Prompt: What lines in the following entries hold the word "applications"? Copy each one.

....

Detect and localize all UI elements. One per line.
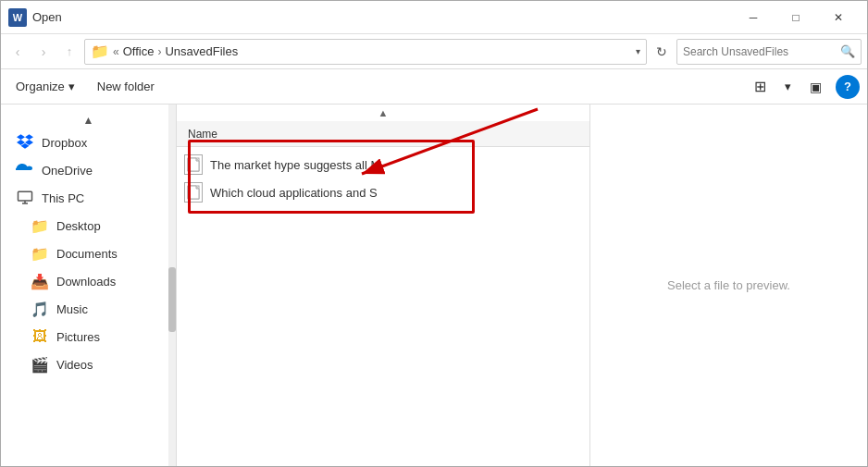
sidebar-label-dropbox: Dropbox bbox=[42, 136, 87, 150]
organize-button[interactable]: Organize ▾ bbox=[8, 75, 82, 99]
main-area: ▲ Dropbox OneDrive This PC bbox=[1, 104, 867, 466]
back-button[interactable]: ‹ bbox=[6, 41, 29, 63]
search-box: 🔍 bbox=[676, 39, 862, 65]
preview-area: Select a file to preview. bbox=[589, 104, 867, 466]
open-dialog: W Open ─ □ ✕ ‹ › ↑ 📁 « Office › UnsavedF… bbox=[0, 0, 868, 467]
search-input[interactable] bbox=[683, 45, 837, 58]
file-item-0[interactable]: The market hype suggests all M bbox=[177, 151, 589, 178]
sidebar-label-pictures: Pictures bbox=[56, 330, 100, 344]
sidebar-label-thispc: This PC bbox=[42, 191, 84, 205]
sidebar-scrollbar-thumb bbox=[168, 267, 176, 332]
column-name-header[interactable]: Name bbox=[184, 128, 582, 141]
panel-view-button[interactable]: ▣ bbox=[802, 75, 828, 99]
sidebar-label-videos: Videos bbox=[56, 358, 93, 372]
sidebar-item-dropbox[interactable]: Dropbox bbox=[1, 129, 176, 156]
sidebar-item-onedrive[interactable]: OneDrive bbox=[1, 156, 176, 184]
file-area-wrapper: ▲ Name The market hype suggests all M bbox=[177, 104, 867, 466]
forward-button[interactable]: › bbox=[32, 41, 55, 63]
path-office: Office bbox=[123, 44, 155, 58]
maximize-button[interactable]: □ bbox=[775, 4, 817, 31]
details-view-dropdown[interactable]: ▾ bbox=[775, 75, 800, 99]
desktop-folder-icon: 📁 bbox=[31, 216, 49, 235]
file-list: The market hype suggests all M Which clo… bbox=[177, 147, 589, 466]
folder-icon: 📁 bbox=[91, 43, 109, 60]
address-bar: ‹ › ↑ 📁 « Office › UnsavedFiles ▾ ↻ 🔍 bbox=[1, 34, 867, 69]
file-area: ▲ Name The market hype suggests all M bbox=[177, 104, 589, 466]
title-bar-controls: ─ □ ✕ bbox=[732, 4, 860, 31]
minimize-button[interactable]: ─ bbox=[732, 4, 775, 31]
sidebar-label-documents: Documents bbox=[56, 247, 118, 261]
search-icon: 🔍 bbox=[840, 44, 855, 58]
sidebar-label-onedrive: OneDrive bbox=[42, 164, 93, 178]
onedrive-icon bbox=[16, 161, 34, 179]
refresh-button[interactable]: ↻ bbox=[651, 41, 673, 63]
dialog-title: Open bbox=[32, 10, 62, 24]
sidebar-scrollbar[interactable] bbox=[168, 104, 176, 466]
file-list-scroll-indicator: ▲ bbox=[177, 104, 589, 121]
svg-rect-0 bbox=[19, 191, 32, 201]
sidebar-item-music[interactable]: 🎵 Music bbox=[1, 295, 176, 323]
sidebar-item-downloads[interactable]: 📥 Downloads bbox=[1, 267, 176, 295]
up-button[interactable]: ↑ bbox=[58, 41, 81, 63]
sidebar-item-thispc[interactable]: This PC bbox=[1, 184, 176, 212]
file-icon-1 bbox=[184, 182, 203, 203]
help-button[interactable]: ? bbox=[836, 75, 860, 99]
file-list-header: Name bbox=[177, 121, 589, 147]
new-folder-button[interactable]: New folder bbox=[90, 75, 162, 99]
documents-folder-icon: 📁 bbox=[31, 244, 49, 263]
address-path[interactable]: 📁 « Office › UnsavedFiles ▾ bbox=[84, 39, 647, 65]
sidebar-item-videos[interactable]: 🎬 Videos bbox=[1, 350, 176, 378]
sidebar-label-desktop: Desktop bbox=[56, 219, 101, 233]
sidebar-item-documents[interactable]: 📁 Documents bbox=[1, 240, 176, 267]
file-name-1: Which cloud applications and S bbox=[210, 186, 582, 200]
preview-text: Select a file to preview. bbox=[667, 278, 790, 292]
videos-folder-icon: 🎬 bbox=[31, 355, 49, 374]
title-bar: W Open ─ □ ✕ bbox=[1, 1, 867, 34]
close-button[interactable]: ✕ bbox=[817, 4, 860, 31]
sidebar-item-pictures[interactable]: 🖼 Pictures bbox=[1, 323, 176, 350]
file-item-1[interactable]: Which cloud applications and S bbox=[177, 178, 589, 206]
sidebar-item-desktop[interactable]: 📁 Desktop bbox=[1, 212, 176, 240]
file-icon-0 bbox=[184, 154, 203, 175]
word-icon: W bbox=[8, 8, 27, 27]
dropbox-icon bbox=[16, 133, 34, 152]
path-dropdown-arrow: ▾ bbox=[636, 46, 640, 56]
path-unsaved: UnsavedFiles bbox=[165, 44, 238, 58]
pc-icon bbox=[16, 189, 34, 207]
grid-view-button[interactable]: ⊞ bbox=[747, 75, 773, 99]
music-folder-icon: 🎵 bbox=[31, 300, 49, 318]
sidebar-label-downloads: Downloads bbox=[56, 275, 116, 289]
sidebar: ▲ Dropbox OneDrive This PC bbox=[1, 104, 177, 466]
toolbar: Organize ▾ New folder ⊞ ▾ ▣ ? bbox=[1, 69, 867, 104]
sidebar-label-music: Music bbox=[56, 302, 88, 316]
scroll-up-indicator: ▲ bbox=[1, 112, 176, 129]
downloads-folder-icon: 📥 bbox=[31, 272, 49, 290]
pictures-folder-icon: 🖼 bbox=[31, 327, 49, 346]
file-name-0: The market hype suggests all M bbox=[210, 158, 582, 172]
view-buttons: ⊞ ▾ ▣ bbox=[747, 75, 828, 99]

....

Reply to the exercise:
file-name-1: Which cloud applications and S bbox=[210, 186, 582, 200]
file-item-1[interactable]: Which cloud applications and S bbox=[177, 178, 589, 206]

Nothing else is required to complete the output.